Travis wastes his time burying Mr. Dawson in the morning, and he even puts out the trash on the curb. Daniel gives Chris some pointers about the gun, and Travis disapproves. Right, after everything that happened the night before, he doesn’t think it would be useful to know how to defend himself. Maddie goes over to Susan, reaching through the fence, determined to kill her so her husband Patrick never finds her in that state. Unfortunately, Travis talks her out of it, which is a fatal flaw. This moment really shows that Maddie is coming to terms with the events of the last two days, but if Travis constantly pulls her out of these thoughts, they could all die as a result.
Daniel, Griselda’s husband, is the smartest out of the bunch. He argues with his daughter, Ofelia, on leaving with Travis’ family in the morning. He tells them that they do not need to spend time with strangers, and that family is most important in these situations. I like Daniel because of how sensible he is, but he does not know that without proper treatment Griselda will die (as Eliza put it) and that could be his downfall. Ofelia begs her father to go with them because they are good people, and he says, “Good people are the first ones to die,” which is the best line on Fear the Walking Dead so far. Sign me up for Team Daniel: he knows what to do when the world ends.
Travis, Eliza, and Maddie all exit the neighborhood with their respective children, and the neighborhood seems untouched. Overhead, a military helicopter echoes loudly. Maddie exits the neighborhood just in time to see Patrick pull up to his house, not knowing his dead wife waits in the yard. Maddie, in her inability to shout “Hey Patrick, wait, don’t go inside,” drives up to the house and runs inside. She rushes up to Patrick just in time to watch him embrace his dearly departed Susan and then…an army squad rolls in and shoots her in the head. Patrick seems unbitten. The army officers drag everyone away, including Maddie.

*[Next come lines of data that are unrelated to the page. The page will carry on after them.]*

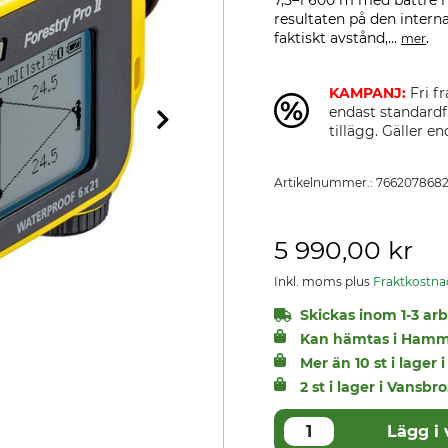
7,5–1 600 m med bättre
resultaten på den intern
faktiskt avstånd,...
.
mer
KAMPANJ:
Fri fr
endast standardf
tillägg. Gäller 
Artikelnummer.:
766207868
5 990,00 kr
Inkl. moms plus
Fraktkostna
Skickas inom 1-3 arbe
Kan hämtas i Hamm
Mer än 10 st i lage
2 st i lager i Vansbro
Lägg i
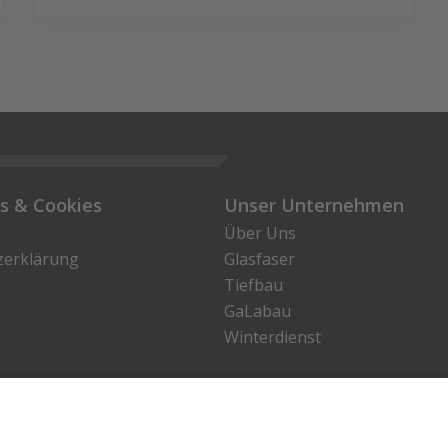
es & Cookies
Unser Unternehmen
Über Uns
zerklärung
Glasfaser
Tiefbau
GaLabau
Winterdienst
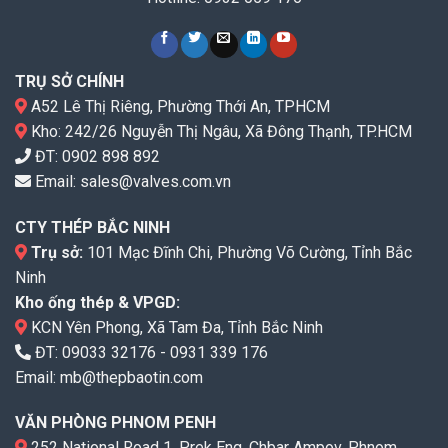
TRỤ SỞ CHÍNH
A52 Lê Thị Riêng, Phường Thới An, TPHCM
Kho: 242/26 Nguyễn Thị Ngâu, Xã Đông Thạnh, TP.HCM
ĐT:
0902 898 892
Email:
sales@valves.com.vn
CTY THÉP BẮC NINH
Trụ sở:
101 Mạc Đĩnh Chi, Phường Võ Cường, Tỉnh Bắc
Ninh
Kho ống thép & VPGD:
KCN Yên Phong, Xã Tam Đa, Tỉnh Bắc Ninh
ĐT:
09033 32176
-
0931 339 176
Email:
mb@thepbaotin.com
VĂN PHÒNG PHNOM PENH
252 National Road 1, Prek Eng, Chbar Ampov, Phnom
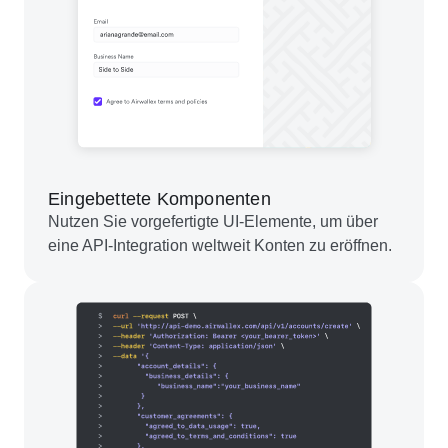
Eingebettete Komponenten
Nutzen Sie vorgefertigte UI-Elemente, um über
eine API-Integration weltweit Konten zu eröffnen.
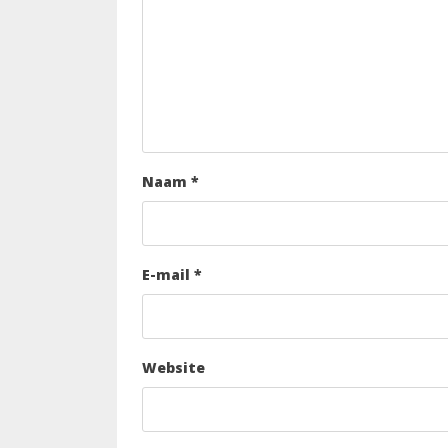
Naam
*
E-mail
*
Website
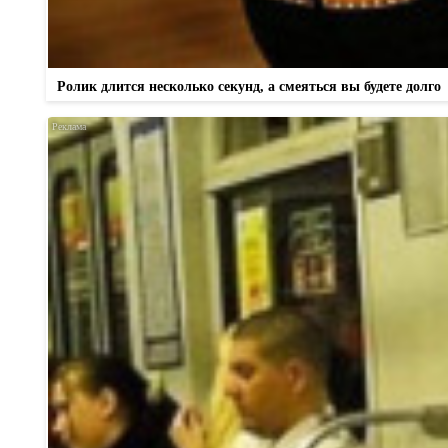
Ролик длится несколько секунд, а смеяться вы будете долго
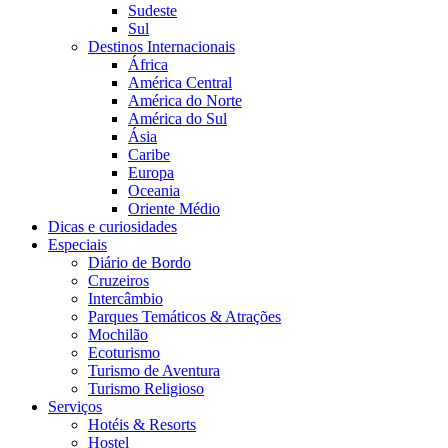
Sudeste
Sul
Destinos Internacionais
África
América Central
América do Norte
América do Sul
Ásia
Caribe
Europa
Oceania
Oriente Médio
Dicas e curiosidades
Especiais
Diário de Bordo
Cruzeiros
Intercâmbio
Parques Temáticos & Atrações
Mochilão
Ecoturismo
Turismo de Aventura
Turismo Religioso
Serviços
Hotéis & Resorts
Hostel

Later, Maddie asks the army officers questions to which they don’t have solid answers. However, the troops patrol the neighborhood and a plane flies overhead, giving a sense that all is well and the chaos is finished. Daniel watches from a window as a uniformed man sprays a black X on the house across the street and tells his family that “It’s already too late.”
A lot happened in this episode, and it was, for the most part, an impressive hour of Fear the Walking Dead. I was pretty nervous during the majority of it, when I wasn’t I was screaming at the characters for their general nonsense. Fear is fun for the beginnings of the apocalypse, which we never seen in its parent series, but I wonder how far this show can make the zombie apocalypse feel new before it becomes The Walking Dead: West Coast. I thought maybe Fear the Walking would focus more on a Patient Zero plot, but it looks to lead more toward the same feeling as The Walking Dead. With only three episodes left in its freshman season, Fear must make a decision about where it is going, and hopefully, it will be in a new direction we are all still willing to watch.